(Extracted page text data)
◇ ◇ ◇ ◇ ◇ ◇ ◇

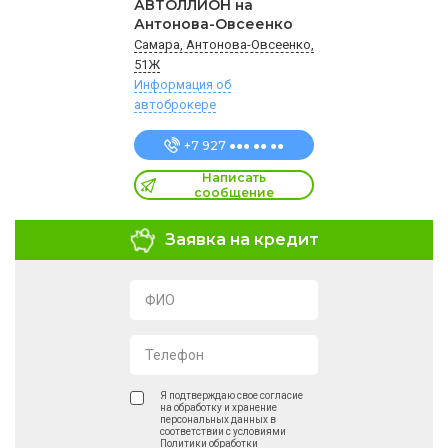
АВТОЛЛИОН на
Антонова-Овсеенко
Самара, Антонова-Овсеенко,
51Ж
Информация об
автоброкере
+7 927 ●●● ●● ●●
Написать
сообщение
Заявка на кредит
ФИО
Телефон
Я подтверждаю свое согласие
на обработку и хранение
персональных данных в
соответствии с условиями
Политики обработки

◇ ◇ ◇ ◇ ◇ ◇ ◇

Task requirements
Set down every entry above exactly as written, but skip the pictures.

Answer
АВТОЛЛИОН на
Антонова-Овсеенко
Самара, Антонова-Овсеенко,
51Ж
Информация об
автоброкере
+7 927 ●●● ●● ●●
Написать
сообщение
Заявка на кредит
ФИО
Телефон
Я подтверждаю свое согласие
на обработку и хранение
персональных данных в
соответствии с условиями
Политики обработки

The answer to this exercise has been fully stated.